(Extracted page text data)
——

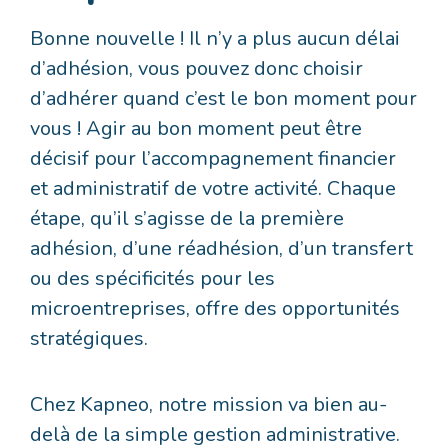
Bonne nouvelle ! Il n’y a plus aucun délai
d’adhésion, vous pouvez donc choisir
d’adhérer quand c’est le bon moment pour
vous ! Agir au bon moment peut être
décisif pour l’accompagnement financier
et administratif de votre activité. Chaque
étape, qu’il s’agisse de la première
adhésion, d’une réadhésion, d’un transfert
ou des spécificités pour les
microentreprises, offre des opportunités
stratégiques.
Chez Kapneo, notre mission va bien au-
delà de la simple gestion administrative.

——

◆ **Exercise instructions**
Filter the entries by the string "pour" and copy each matching line.

◆ **Your solution**
d’adhérer quand c’est le bon moment pour
décisif pour l’accompagnement financier
ou des spécificités pour les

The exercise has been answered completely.